Peter University, Achina/Onneh
- Motto: Ut Omnes Excellant
- Motto in English: That all May Excel
- Type: Private university
- Established: 2020
- Founders: Catholic Dioceses of Awka and Ekwuluobia
- Accreditation: 2020
- Affiliations: ICAN
- Religious affiliation: Catholic church
- Vice-Chancellor: Fr Prof. Chukwuemenam Umezinwa
- Location: Achina and Onneh, Anambra, Nigeria
- Campus: Suburban;
- Website: https://www.puni.edu.ng/

= Peter University, Achina-Onneh =

Private university in Nigeria

Peter University, Achina/Onneh is a private university in Nigeria.

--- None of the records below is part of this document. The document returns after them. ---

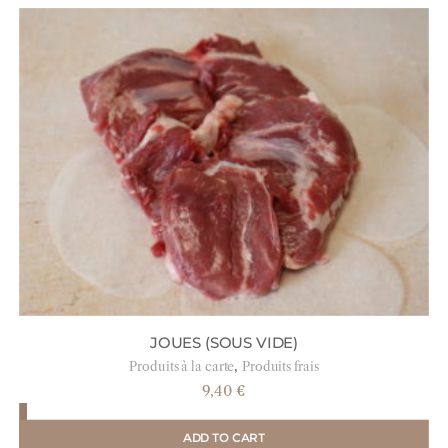
JOUES (SOUS VIDE)
,
Produits à la carte
Produits frais
9,40
€
ADD TO CART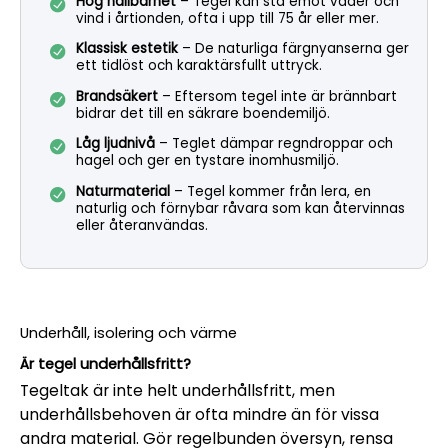
Hög hållbarhet
– Tegel kan stå emot väder och
vind i årtionden, ofta i upp till 75 år eller mer.
Klassisk estetik
– De naturliga färgnyanserna ger
ett tidlöst och karaktärsfullt uttryck.
Brandsäkert
– Eftersom tegel inte är brännbart
bidrar det till en säkrare boendemiljö.
Låg ljudnivå
– Teglet dämpar regndroppar och
hagel och ger en tystare inomhusmiljö.
Naturmaterial
– Tegel kommer från lera, en
naturlig och förnybar råvara som kan återvinnas
eller återanvändas.
Underhåll, isolering och värme
Är tegel underhållsfritt?
Tegeltak är inte helt underhållsfritt, men
underhållsbehoven är ofta mindre än för vissa
andra material. Gör regelbunden översyn, rensa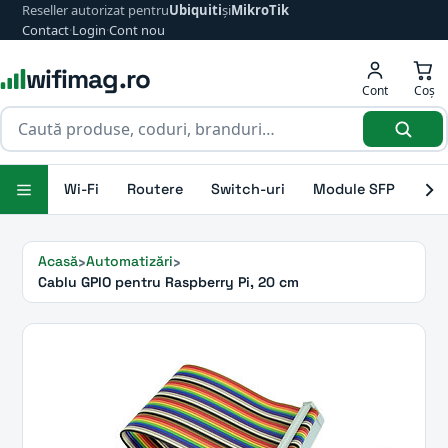
Reseller autorizat pentru
Ubiquiti
și
MikroTik
Contact
·
Login
·
Cont nou
wifimag.ro
Cont
Coș
Wi-Fi
Routere
Switch-uri
Module SFP
Ant
Acasă
Automatizări
Cablu GPIO pentru Raspberry Pi, 20 cm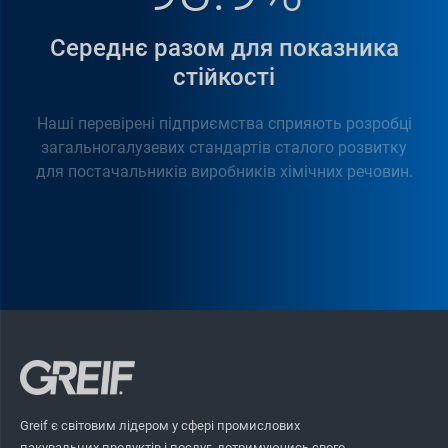
Середнє разом для показника
стійкості
Наші перевірені підприємства сприяють розробці
загальногалузевих стандартів сталого розвитку
для постачальників виробників хімічних речовин.
Greif є світовим лідером у сфері промислових
пакувальних продуктів і послуг, дотримуючись свого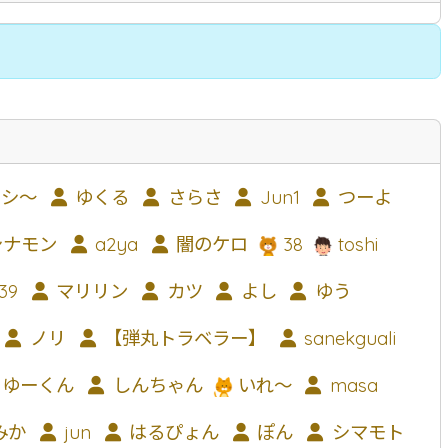
そば
唐人そば
創作そば
その他
シ〜
ゆくる
さらさ
Jun1
つーよ
シナモン
a2ya
闇のケロ
38
toshi
39
マリリン
カツ
よし
ゆう
ノリ
【弾丸トラベラー】
sanekguali
ゆーくん
しんちゃん
いれ～
masa
みか
jun
はるぴょん
ぽん
シマモト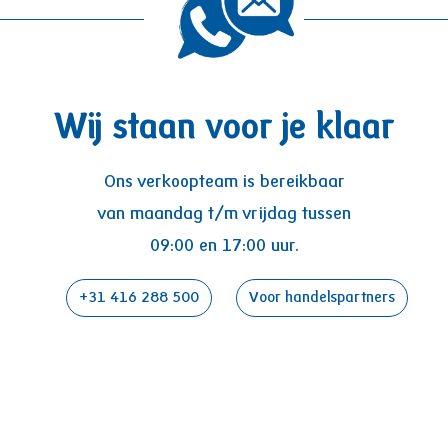
Wij staan voor je klaar
Ons verkoopteam is bereikbaar
van maandag t/m vrijdag tussen
09:00 en 17:00 uur.
+31 416 288 500
Voor handelspartners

It is an approved university by the Federal Government of Nigeria and owned by the Catholic Dioceses of Awka and Ekwulobia. It is located in Achina and Onneh towns of Aguata and Orumba local government areas, respectively in Anambra State, Nigeria.

== Accreditation ==
On May 12, 2022, the National Universities Commission (NUC) approved of 12 private universities in Nigeria. Peter University was one of them. The institution is in affiliation with ICAN.

== Matriculation ==
In 2024, Peter University had its maiden matriculation ceremony with about two hundred fresh students.